The best solution is to avoid getting yourself in this situation so you better keep in mind the expiration date of your stamp.

Fines and Penalties for visa overstaying?

1. Overstaying a Thai visa is punishable by a daily fine of 500 Baht. Overstay visas are marked on the passports of those who have overstayed their visas. Overstaying (40 days or more) brings a maximum fine of 20,000 baht. Fines may be collected at the Thai Immigration Bureau, the Immigration Office at Suvarnabhumi Airport, or other departure points.

2. Overstaying for more than 90 days results in a one-year ban from Thailand, with the duration of the violation increasing. An overstay of 5 years or more on a Thailand visa will result in a 10-year ban from the country.

3. If you are physically caught in the act and convicted, the penalties become more serious.
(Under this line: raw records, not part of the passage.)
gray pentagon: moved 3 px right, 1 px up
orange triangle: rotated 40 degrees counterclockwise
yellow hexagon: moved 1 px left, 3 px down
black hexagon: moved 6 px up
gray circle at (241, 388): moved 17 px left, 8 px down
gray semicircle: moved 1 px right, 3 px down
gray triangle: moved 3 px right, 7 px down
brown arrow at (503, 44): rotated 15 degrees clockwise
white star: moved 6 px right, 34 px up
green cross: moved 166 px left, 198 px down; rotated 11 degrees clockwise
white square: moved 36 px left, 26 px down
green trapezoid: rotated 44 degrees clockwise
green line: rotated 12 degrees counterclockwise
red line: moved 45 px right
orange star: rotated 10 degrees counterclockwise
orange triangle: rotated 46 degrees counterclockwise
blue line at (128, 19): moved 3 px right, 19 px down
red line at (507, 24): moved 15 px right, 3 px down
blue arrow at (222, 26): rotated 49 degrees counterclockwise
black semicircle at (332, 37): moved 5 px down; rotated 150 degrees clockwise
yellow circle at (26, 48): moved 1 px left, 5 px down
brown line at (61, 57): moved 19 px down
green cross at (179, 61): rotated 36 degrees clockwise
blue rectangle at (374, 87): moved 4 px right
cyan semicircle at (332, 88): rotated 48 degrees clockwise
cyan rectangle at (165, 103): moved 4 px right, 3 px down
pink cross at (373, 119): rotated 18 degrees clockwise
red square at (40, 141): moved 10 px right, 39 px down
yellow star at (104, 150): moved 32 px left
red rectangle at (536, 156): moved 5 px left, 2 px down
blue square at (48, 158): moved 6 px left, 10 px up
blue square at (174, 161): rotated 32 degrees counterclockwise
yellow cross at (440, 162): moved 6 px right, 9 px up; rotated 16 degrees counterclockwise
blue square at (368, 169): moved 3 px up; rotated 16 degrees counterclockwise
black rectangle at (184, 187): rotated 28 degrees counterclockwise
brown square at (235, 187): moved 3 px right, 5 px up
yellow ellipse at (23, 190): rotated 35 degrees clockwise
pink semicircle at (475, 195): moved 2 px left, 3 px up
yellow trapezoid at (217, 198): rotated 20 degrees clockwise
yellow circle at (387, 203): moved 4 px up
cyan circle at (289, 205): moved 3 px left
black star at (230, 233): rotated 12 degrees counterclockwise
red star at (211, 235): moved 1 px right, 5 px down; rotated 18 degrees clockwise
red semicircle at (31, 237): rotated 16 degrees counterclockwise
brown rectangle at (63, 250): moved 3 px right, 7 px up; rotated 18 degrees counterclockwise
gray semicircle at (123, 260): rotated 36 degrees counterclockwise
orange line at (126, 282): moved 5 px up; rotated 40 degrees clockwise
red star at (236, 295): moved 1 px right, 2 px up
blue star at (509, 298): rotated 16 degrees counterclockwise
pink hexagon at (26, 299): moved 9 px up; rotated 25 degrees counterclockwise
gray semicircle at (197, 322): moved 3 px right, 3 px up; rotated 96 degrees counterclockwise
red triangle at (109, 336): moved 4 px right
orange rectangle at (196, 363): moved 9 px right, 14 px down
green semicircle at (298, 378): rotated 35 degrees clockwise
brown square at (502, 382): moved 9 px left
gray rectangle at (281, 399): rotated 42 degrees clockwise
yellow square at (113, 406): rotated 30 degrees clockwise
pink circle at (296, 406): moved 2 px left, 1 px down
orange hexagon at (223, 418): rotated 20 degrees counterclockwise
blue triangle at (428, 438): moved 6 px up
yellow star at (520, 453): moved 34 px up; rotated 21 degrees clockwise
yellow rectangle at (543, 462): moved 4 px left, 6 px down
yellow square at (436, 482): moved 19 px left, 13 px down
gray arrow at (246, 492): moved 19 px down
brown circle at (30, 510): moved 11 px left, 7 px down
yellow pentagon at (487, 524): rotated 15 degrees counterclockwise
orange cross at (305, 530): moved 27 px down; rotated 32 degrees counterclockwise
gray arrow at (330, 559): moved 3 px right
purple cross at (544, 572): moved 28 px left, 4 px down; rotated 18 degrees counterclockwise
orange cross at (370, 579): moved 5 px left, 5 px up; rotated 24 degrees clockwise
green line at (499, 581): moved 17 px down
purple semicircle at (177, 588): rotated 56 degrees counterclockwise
Overstaying a Thai visa for less than a year will result in a five-year ban, while those who stay for more than a year face a ten-year ban.

4. Overstaying a tourist visa in Thailand for an extended period of time will result in prison time and deportation on the offender’s own dime.

5. When visiting Thailand, it is vital to bear in mind the approved stay’s expiration date. If you have already overstayed for whatever reason, you can make arrangements to leave Thailand before the order takes effect. This can be accomplished by surrendering to authorities at any Thai Immigration checkpoint and paying the overstay fee.

Overstaying for more than 90 days is a serious offence.

What to do when you unintentionally overstayed?

If you find yourself overstaying in Thailand, you should try to resolve the situation as soon as possible. When you arrive at immigration, you will be asked to pay a nominal fine of 500 baht for each day you have overstayed, which can be settled in less than 10 minutes with no further implications as long as you have not overstayed several times before.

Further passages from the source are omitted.